Then, just as the young man was beginning to feel a little embarrassed at the quick patter of questions, wondering if he would be able to be as adequate as hitherto, remembering guiltily where he had met the King the night before, the Queen ceased to speak of her husband.
She began to ask him of Dr. Rowland Taylor and his end.
He told her some of the details as quietly as he could, trying to soften the horror which even now overwhelmed him in memory. At one question he hesitated for a moment, mistaking its intent, and the Queen touched him smartly on the arm.
"No, no," she said, "I don't want to hear of the runagate's torment. He suffered rightly, and doubtless his sufferings were great. But tell me not of them. They are not meet for our ears. Tell me of what he said, and if grace came to him at last."
He was forced to tell her, as he knew others would tell her afterwards, of the sturdy denial of the martyr till the very end.
And as he did so, he saw the face, which had been alight with tenderness and anxiety when the King's name was mentioned, gravely judicial and a little disgusted when the actual sufferings of the Archdeacon were touched upon, now become hard and cruel, aflame with bigotry.
"They shall go," the Queen said, rather to herself than to him. "They shall be rooted out; they shall die the death, and so may God's most Holy Church be maintained."

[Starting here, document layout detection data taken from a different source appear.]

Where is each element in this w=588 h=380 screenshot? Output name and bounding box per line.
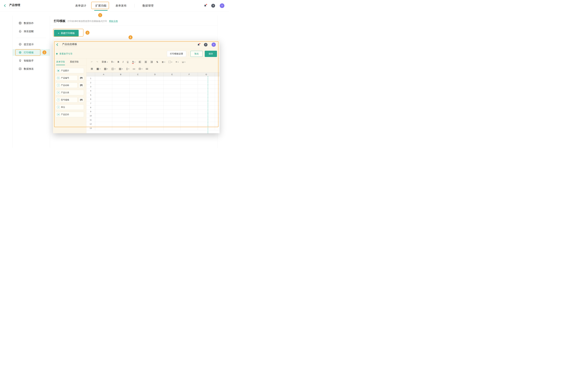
sheet-cell[interactable]	[112, 85, 129, 89]
sheet-cell[interactable]	[164, 85, 181, 89]
sheet-cell[interactable]	[215, 118, 220, 122]
sheet-cell[interactable]	[181, 101, 198, 105]
sheet-corner[interactable]	[86, 73, 95, 76]
row-height-button[interactable]: ≡ ▾	[176, 61, 178, 63]
notification-bell-icon[interactable]	[204, 4, 207, 7]
sidebar-item-submit-prompt[interactable]: 提交提示	[13, 40, 50, 48]
sheet-cell[interactable]	[95, 114, 112, 118]
sheet-cell[interactable]	[215, 114, 220, 118]
sheet-cell[interactable]	[198, 105, 215, 110]
sheet-cell[interactable]	[181, 114, 198, 118]
merge-cells-button[interactable]: ⊞	[91, 68, 93, 70]
align-right-button[interactable]	[150, 61, 153, 63]
row-header[interactable]: 12	[86, 122, 95, 126]
sheet-cell[interactable]	[181, 85, 198, 89]
sheet-cell[interactable]	[146, 101, 164, 105]
sheet-cell[interactable]	[95, 76, 112, 80]
editor-title[interactable]: 产品信息模板	[62, 42, 77, 47]
sheet-cell[interactable]	[215, 89, 220, 93]
sheet-cell[interactable]	[112, 101, 129, 105]
sheet-cell[interactable]	[129, 97, 146, 101]
sheet-cell[interactable]	[112, 122, 129, 126]
sheet-cell[interactable]	[164, 122, 181, 126]
sheet-cell[interactable]	[181, 76, 198, 80]
row-header[interactable]: 9	[86, 110, 95, 114]
sheet-cell[interactable]	[164, 101, 181, 105]
sheet-cell[interactable]	[164, 80, 181, 85]
editor-help-icon[interactable]: ?	[204, 43, 208, 46]
sheet-cell[interactable]	[95, 110, 112, 114]
sheet-cell[interactable]	[95, 80, 112, 85]
column-header[interactable]: F	[181, 73, 198, 76]
sheet-cell[interactable]	[164, 126, 181, 130]
sheet-cell[interactable]	[164, 89, 181, 93]
field-model-spec[interactable]: T 型号规格	[55, 97, 77, 103]
sheet-cell[interactable]	[198, 85, 215, 89]
sheet-cell[interactable]	[198, 80, 215, 85]
sheet-cell[interactable]	[164, 114, 181, 118]
sheet-cell[interactable]	[198, 118, 215, 122]
row-header[interactable]: 11	[86, 118, 95, 122]
sheet-cell[interactable]	[129, 80, 146, 85]
insert-field-button[interactable]: ▯ ▾	[126, 68, 129, 70]
insert-card-button[interactable]: ▭	[133, 68, 135, 70]
sheet-cell[interactable]	[215, 101, 220, 105]
tab-extensions[interactable]: 扩展功能	[94, 3, 108, 8]
row-header[interactable]: 2	[86, 80, 95, 85]
sheet-cell[interactable]	[181, 97, 198, 101]
border-style-button[interactable]: ▾	[169, 61, 172, 63]
sheet-cell[interactable]	[198, 126, 215, 130]
column-header[interactable]: A	[95, 73, 112, 76]
sheet-cell[interactable]	[146, 93, 164, 97]
sheet-cell[interactable]	[215, 105, 220, 110]
back-icon[interactable]	[4, 4, 7, 7]
sheet-cell[interactable]	[112, 97, 129, 101]
sheet-cell[interactable]	[215, 122, 220, 126]
sheet-cell[interactable]	[112, 105, 129, 110]
sheet-cell[interactable]	[146, 76, 164, 80]
sheet-cell[interactable]	[146, 114, 164, 118]
sheet-cell[interactable]	[146, 97, 164, 101]
preview-button[interactable]: 预览	[190, 51, 203, 57]
sheet-cell[interactable]	[95, 105, 112, 110]
tab-form-publish[interactable]: 表单发布	[114, 3, 128, 8]
sheet-cell[interactable]	[146, 80, 164, 85]
sheet-cell[interactable]	[112, 80, 129, 85]
sheet-cell[interactable]	[198, 97, 215, 101]
column-header[interactable]: C	[129, 73, 146, 76]
sheet-cell[interactable]	[164, 93, 181, 97]
print-area-button[interactable]: ⊔ ▾	[182, 61, 185, 63]
sidebar-item-data-collaboration[interactable]: 数据协作	[13, 19, 50, 27]
sheet-cell[interactable]	[215, 76, 220, 80]
sheet-cell[interactable]	[129, 122, 146, 126]
align-left-button[interactable]	[139, 61, 141, 63]
row-header[interactable]: 5	[86, 93, 95, 97]
sheet-cell[interactable]	[164, 97, 181, 101]
sheet-cell[interactable]	[198, 114, 215, 118]
sheet-cell[interactable]	[215, 110, 220, 114]
sheet-cell[interactable]	[198, 89, 215, 93]
row-header[interactable]: 4	[86, 89, 95, 93]
sheet-cell[interactable]	[95, 118, 112, 122]
sheet-cell[interactable]	[112, 126, 129, 130]
template-settings-button[interactable]: 打印模板设置	[167, 51, 186, 57]
barcode-button[interactable]	[79, 83, 84, 88]
font-family-select[interactable]: 宋体 ▾	[102, 60, 108, 64]
sheet-cell[interactable]	[95, 97, 112, 101]
sheet-cell[interactable]	[95, 89, 112, 93]
avatar[interactable]: Y	[220, 3, 225, 8]
field-product-category[interactable]: ▾ 产品分类	[55, 90, 84, 95]
underline-button[interactable]: U	[127, 61, 129, 63]
sheet-cell[interactable]	[146, 122, 164, 126]
field-product-name[interactable]: T 产品名称	[55, 83, 77, 88]
new-print-template-button[interactable]: + 新建打印模板	[54, 30, 79, 37]
sheet-cell[interactable]	[215, 93, 220, 97]
sheet-cell[interactable]	[129, 89, 146, 93]
sheet-cell[interactable]	[129, 76, 146, 80]
sheet-cell[interactable]	[112, 118, 129, 122]
sheet-cell[interactable]	[129, 126, 146, 130]
sidebar-item-smart-assistant[interactable]: 智能助手	[13, 57, 50, 65]
editor-back-icon[interactable]	[56, 43, 59, 46]
save-button[interactable]: 保存	[205, 51, 217, 57]
sheet-cell[interactable]	[95, 126, 112, 130]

At that, with another and astonishing change of mood, she looked at the young man, looked him up and down, saw his long boots powdered with dust, his dress in disorder, him travel-stained and weary.
"You have done well," she said, with a very kindly and eminently human smile. "I would that all the younger gentlemen of our old houses were like you, Mr. Commendone. His Highness trusts you and likes you. I myself have reason to think well of you. You are tired by your long ride. Get you to your lodging, and if so you wish it, you shall do as you please to-night, for when His Highness returns I will see that he hath no need of you. And take this from your Queen."
In her hand the Queen carried a little volume, bound in Nile-green skin, powdered with gold heraldic roses. It was the Tristia et Epistolae ex Ponto of Ovid, which she had been reading. Johnnie sank upon one knee and took the book from the ivory-white and wrinkled hand.